Speaking at the Consumer Advocacy Groups Consultative Meeting in Abuja, the Chairman, NERC, Dr. Sam Amadi said, electricity consumers are huge and scattered therefore weakens the robustness of regulatory framework.
Amadi said, the meeting which was first of its kind, was aimed at engineering a process that would help set up advocacy network using the consumers because of the recognised gap in the balance of power in the electricity market.
He said the advocacy groups would protect the interest of the consumers by bringing to account the regulator and the operators.
The 6-page proposed document for the development of the Nigerian Electricity Consumer Advocacy Network (NECAN), was presented to consumers drawn from across the states of the federation.
Presenting the proposed document, NERC said in furtherance of its consumer protection mandate, it has “taken the strategic decision to pro-actively empower electricity consumers so that they can be better placed to make informed inputs into the regulatory process, be better enabled to advocate for their interests on the basis of knowledge and reason, and be in a stronger position to influence outcomes in the sector.”

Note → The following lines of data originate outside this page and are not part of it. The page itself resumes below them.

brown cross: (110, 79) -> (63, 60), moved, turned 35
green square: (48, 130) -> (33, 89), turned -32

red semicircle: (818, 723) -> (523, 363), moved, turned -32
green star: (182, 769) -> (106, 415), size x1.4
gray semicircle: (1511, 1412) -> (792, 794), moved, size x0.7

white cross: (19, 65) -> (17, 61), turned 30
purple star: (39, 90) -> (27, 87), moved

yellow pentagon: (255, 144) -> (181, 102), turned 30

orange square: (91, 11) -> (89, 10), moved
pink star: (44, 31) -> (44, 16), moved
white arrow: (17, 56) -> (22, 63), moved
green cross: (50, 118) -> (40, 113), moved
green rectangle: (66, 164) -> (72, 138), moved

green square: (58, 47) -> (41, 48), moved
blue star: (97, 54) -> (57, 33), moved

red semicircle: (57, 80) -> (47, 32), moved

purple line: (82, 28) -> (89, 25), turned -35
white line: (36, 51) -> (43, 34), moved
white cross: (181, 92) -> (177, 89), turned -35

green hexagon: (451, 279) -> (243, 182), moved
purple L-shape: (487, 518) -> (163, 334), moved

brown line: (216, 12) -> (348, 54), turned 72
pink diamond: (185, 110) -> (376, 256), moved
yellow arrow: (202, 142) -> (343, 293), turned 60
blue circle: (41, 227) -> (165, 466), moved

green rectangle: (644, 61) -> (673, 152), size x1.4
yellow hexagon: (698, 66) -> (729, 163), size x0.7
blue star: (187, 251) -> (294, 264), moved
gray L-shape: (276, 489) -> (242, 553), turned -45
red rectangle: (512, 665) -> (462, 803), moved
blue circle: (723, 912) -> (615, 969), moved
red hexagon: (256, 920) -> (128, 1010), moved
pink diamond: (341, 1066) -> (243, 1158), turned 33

The Commission gave the objectives to include: “to provide a structured platform for electricity consumers to be better organised, sensitised and constructively engaged in the electricity decision-making process; enhance the voice, bargaining power and agency of electricity consumers as critical stakeholders in the regulatory process;
“Improve the capacity of electricity consumers to make informed and fact-based contributions to consultative and deliberative aspects of decision-making; reduce the scope for conflicts in the sector by ensuring greater understanding and proactive engagement between operators of the electricity sector.”
Meanwhile, some of the industrial consumers expressed fears that the residential consumers especially artisans may lack professional/technical competence to join the network.
On the independence of the network, consumers also expressed fears that they may not have the full independence as required to carryout the work effectively. However, NERC assured it would not interfere with their work.
Nevertheless, they advised that since the regulators are also consumers, there should be legal backings to ensure that they don’t form alliance to influence the process to their advantage.
They also lamented that the rural communities in Nigeria are always left out by NERC in terms of information dissemination, pointing that even the advocacy meeting was organised without the rural consumers.
Amadi agreed that the commission has not been fair to consumers at rural areas with regards to information dissemination about meetings, but however, assured that they would also be captured in the plan advocacy network.